Norman North swam away with both the boys and girls’ regional title in the finals of Saturday’s meet. The Timberwolves won 13 of the 22 events and both teams finished more than 30 points ahead of second-place finisher Edmond North. Both teams expect to contend for a state title next week, as the boys look to defend the crown they earned a year ago.
“We had a great day yesterday, and almost everyone made the finals today,” coach Kent Nicholson said at Saturday’s meet, the second leg of the two-day regional competition implemented for the first time this season. “We had a lot of really big drops in times today.”
North was led by Justin Wu and Maddie Sarantakos, who combined to win all eight events they competed in, but that was just the beginning of a strong day for both Norman schools.
Norman High finished fourth on the boys’ side and fifth for the girls, swimming well and sending a healthy amount of participants to next week’s state meet at the newly opened Edmond Aquatic Center.
While the stars of the program shined on Saturday, they were far from the only success stories. Nicholson complimented several swimmers, including NHS’ Jackson Deaton and North’s Sarah Houck and freshman Claire Liu, who turned in their best meets of the year.
“The Justin Wu’s and Maddie Sarantakos’ of the world are going to be great, but we had a really great day from some kids who are going to score us points at state,” Nicholson said. “We have some of our other kids stepping up in the standings. We had a lot of good swims and a big meet from everyone.”
Given the new and somewhat controversial regional system in place, it was a good thing Norman did. In years past, swimmers would have all season to hit a target time that would qualify them for the state meet, but that changed this year with the implementation of the regional system used in other OSSAA sports.
There was an east and west regional with the top eight swimmers from each meet qualifying for state.

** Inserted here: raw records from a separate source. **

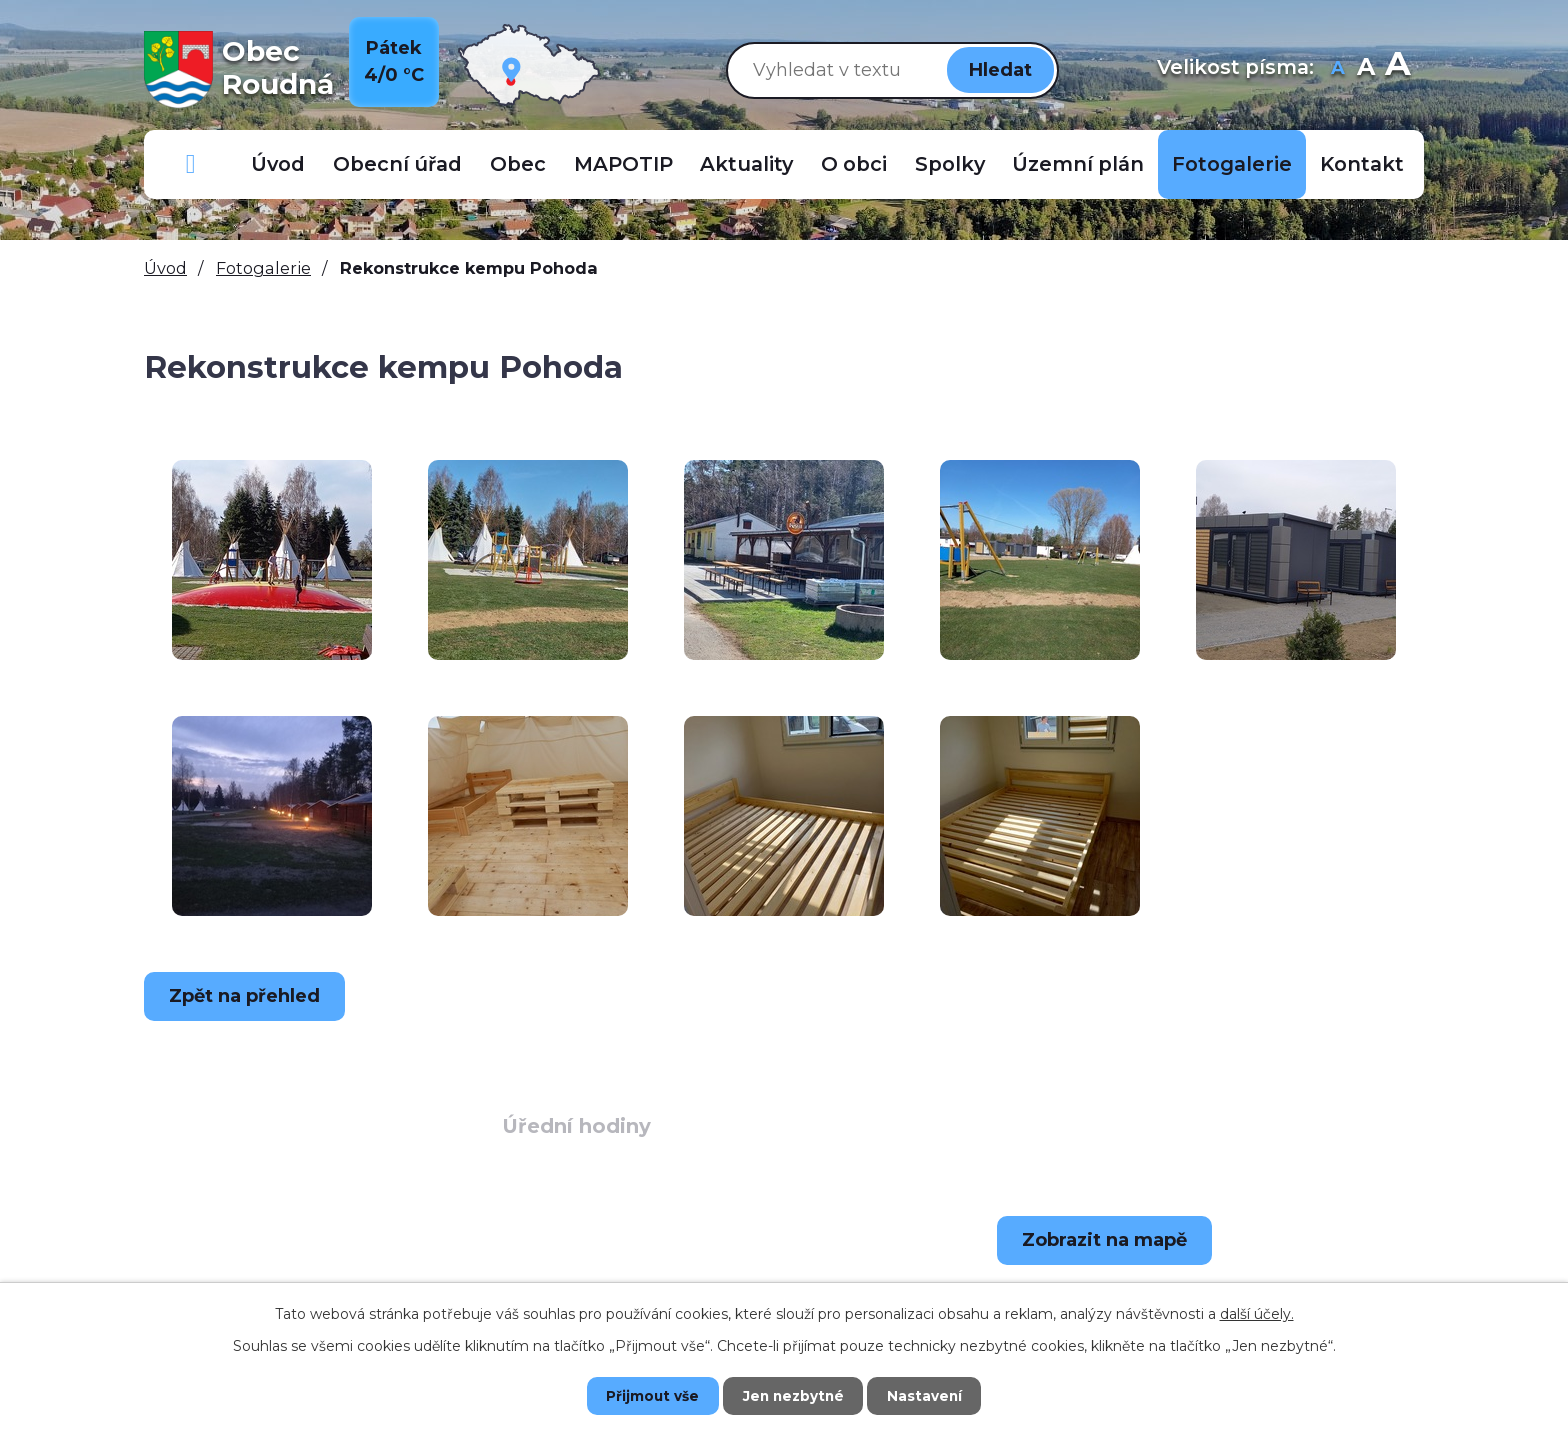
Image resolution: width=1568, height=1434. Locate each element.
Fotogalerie (1232, 164)
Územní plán (1078, 164)
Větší (1397, 69)
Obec (518, 164)
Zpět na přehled (248, 996)
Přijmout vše (644, 1395)
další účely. (1257, 1313)
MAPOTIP (623, 164)
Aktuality (746, 164)
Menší (1337, 69)
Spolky (950, 164)
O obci (854, 164)
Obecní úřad (397, 164)
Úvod (278, 164)
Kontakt (1362, 164)
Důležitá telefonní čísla (191, 164)
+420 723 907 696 (299, 1279)
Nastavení (934, 1395)
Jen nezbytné (793, 1395)
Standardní (1365, 69)
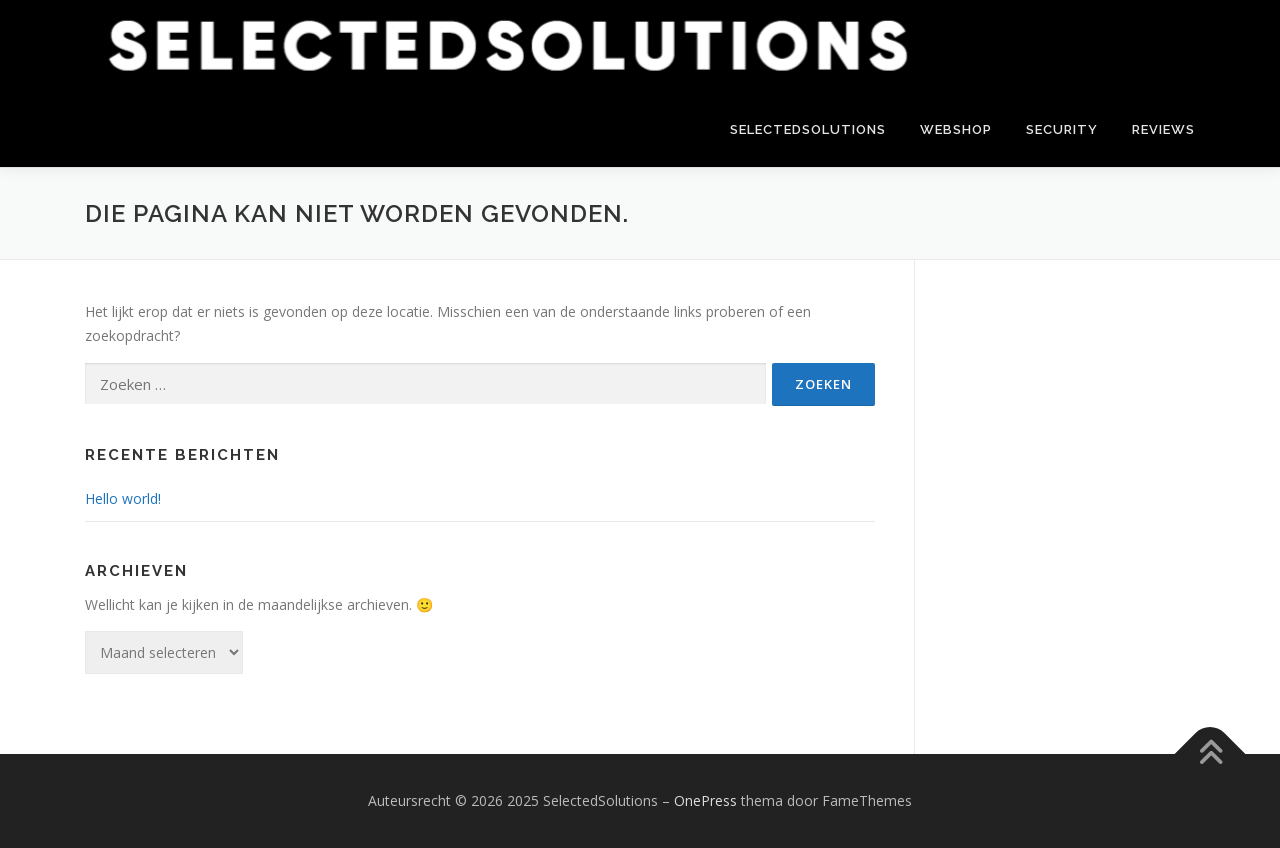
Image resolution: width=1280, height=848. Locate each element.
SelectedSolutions (808, 129)
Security (1062, 129)
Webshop (956, 129)
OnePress (705, 800)
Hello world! (123, 498)
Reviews (1163, 129)
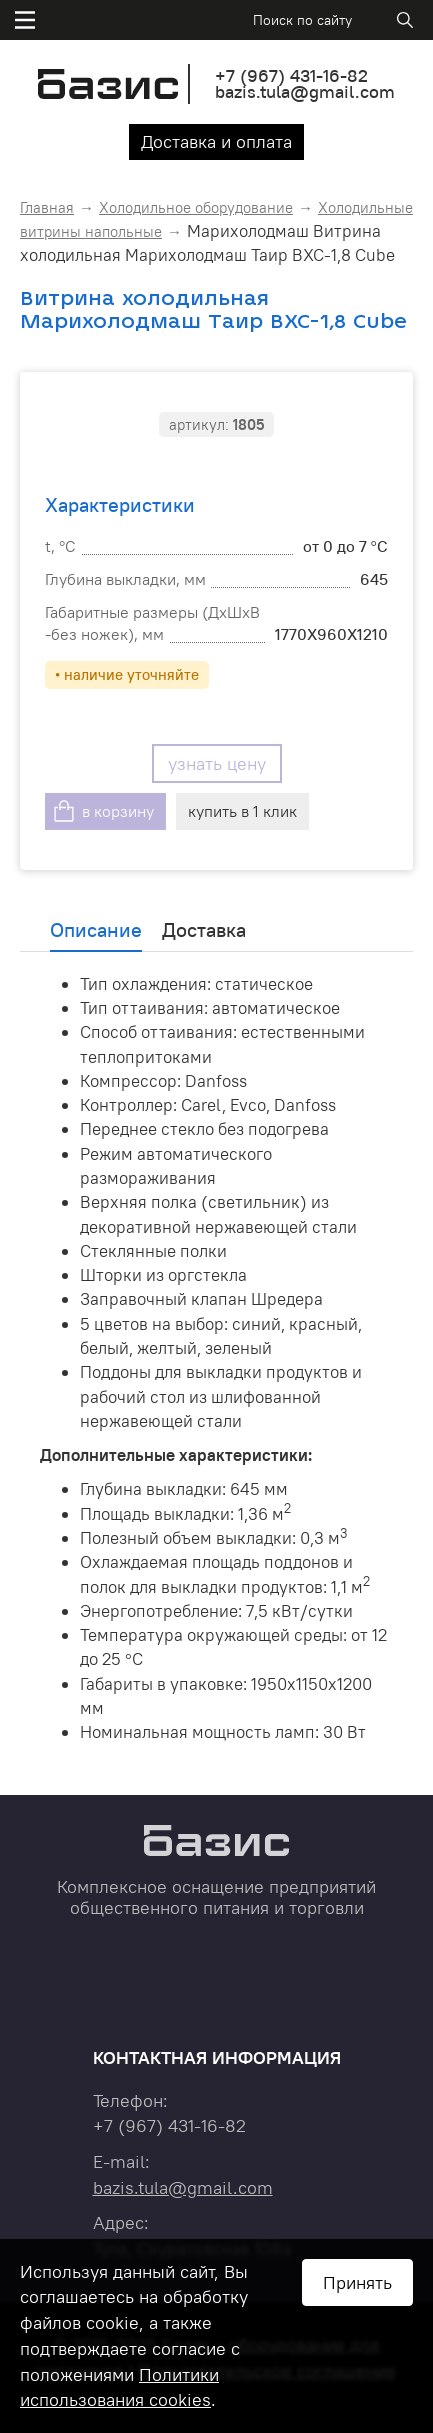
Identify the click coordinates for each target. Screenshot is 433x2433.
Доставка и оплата (216, 141)
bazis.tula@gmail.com (305, 91)
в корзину (118, 811)
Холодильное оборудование (196, 207)
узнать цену (217, 763)
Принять (357, 2282)
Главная (47, 207)
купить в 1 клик (242, 811)
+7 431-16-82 (291, 75)
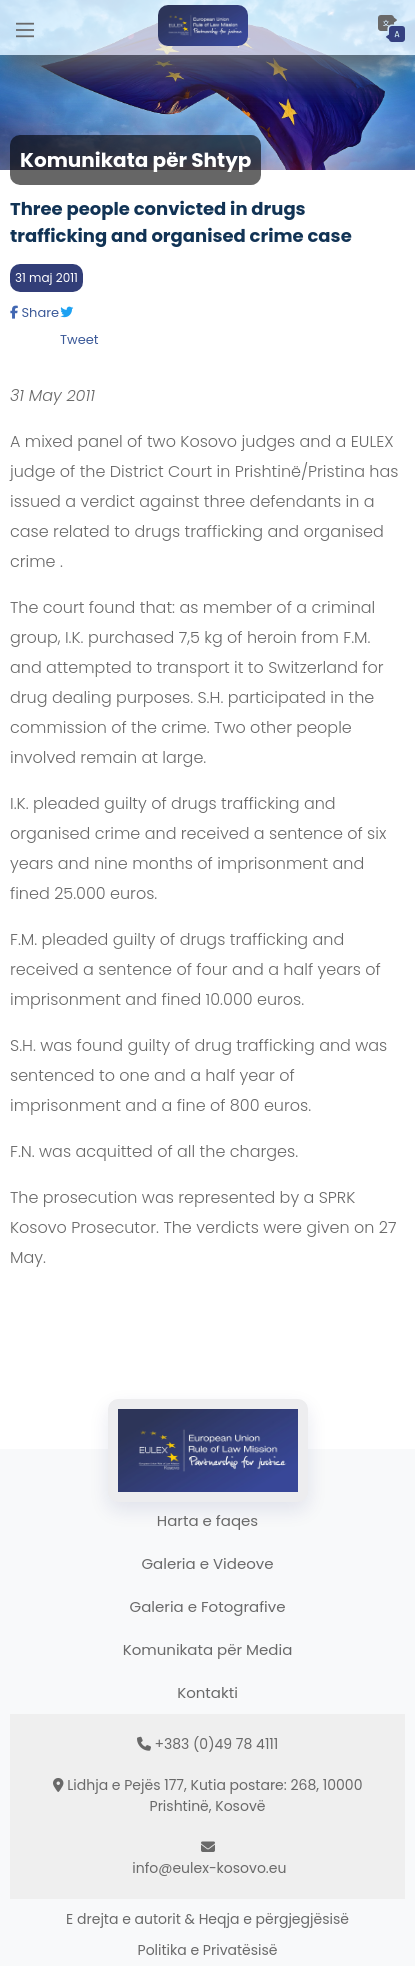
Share (34, 312)
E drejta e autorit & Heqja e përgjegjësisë (207, 1919)
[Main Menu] (25, 27)
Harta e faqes (207, 1520)
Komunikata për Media (208, 1649)
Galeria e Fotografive (208, 1606)
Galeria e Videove (207, 1563)
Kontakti (207, 1692)
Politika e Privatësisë (208, 1950)
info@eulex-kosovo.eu (209, 1868)
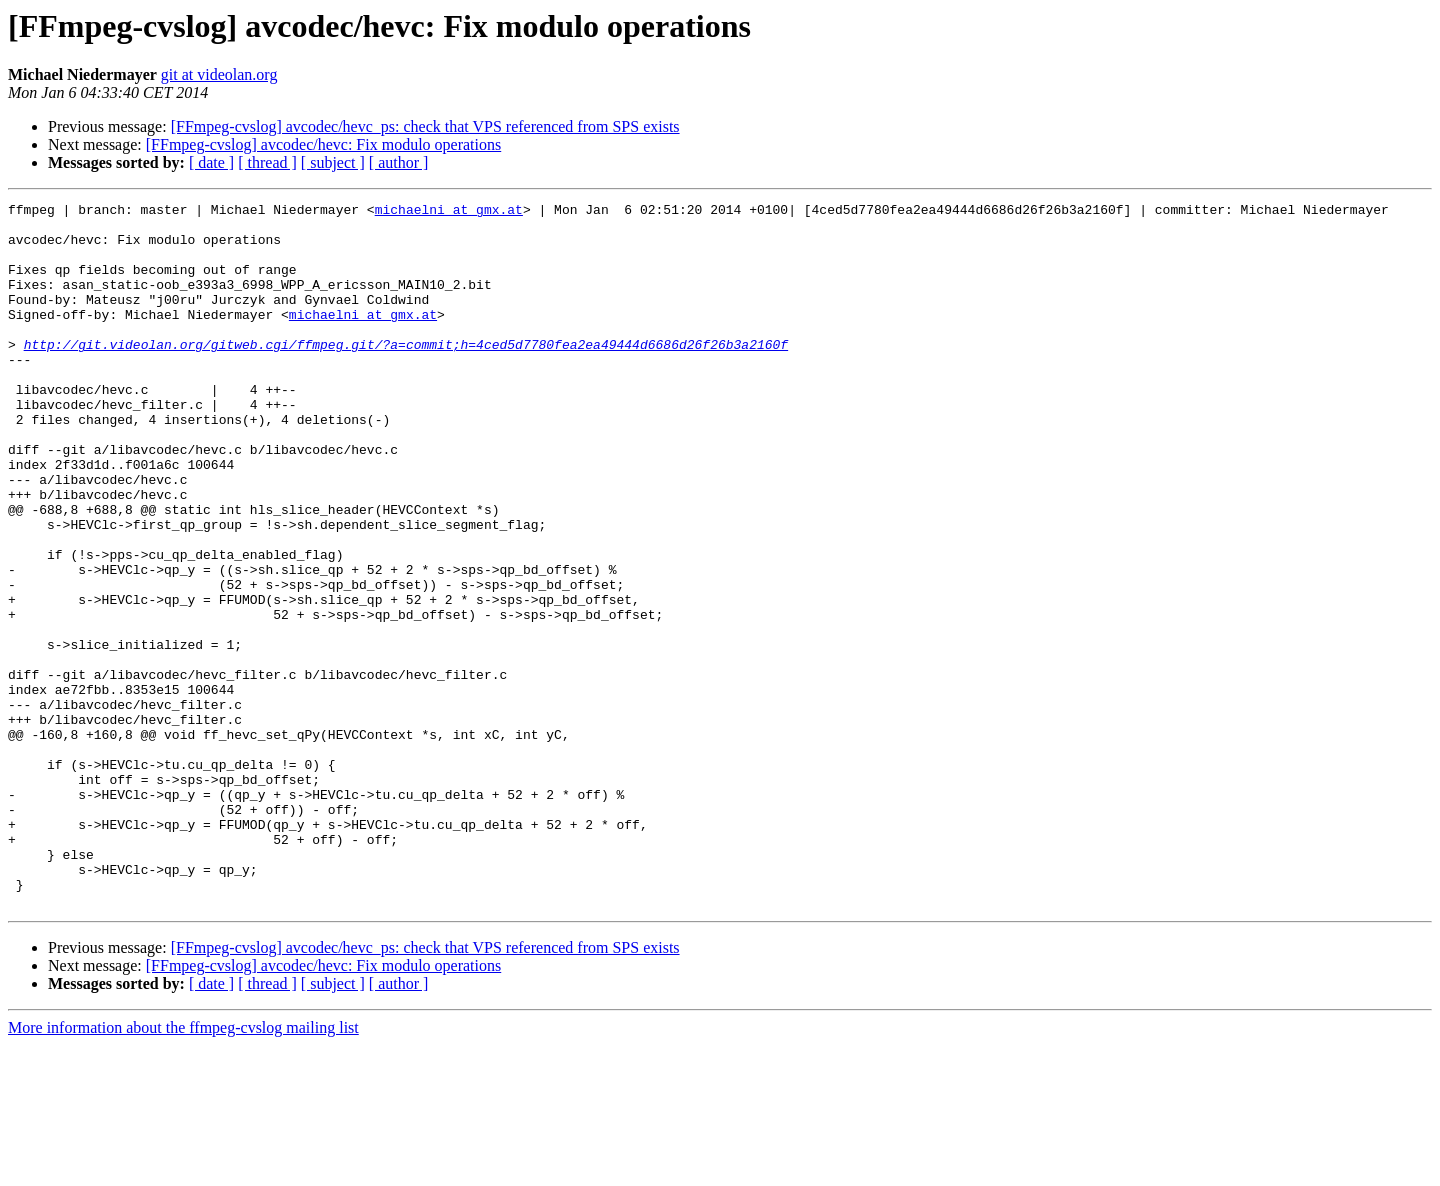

The next eight qualifiers for the meet come from the next eight fastest times from either regional.
It’s a system that both rewards and punishes athletes, because any mistakes made in the regional final are magnified and could cost a swimmer their shot at state. At least one swimmer was disqualified from Saturday’s final due to a false start, something infinitely more punishing under the new rules.
Whatever the rules change, things didn’t change much for the Tigers and Timberwolves. Nicholson said they qualified about the same number of kids in years past, and the T-Wolves still walked away with the regional title.
If Wu has his way, that will be just a stepping stone.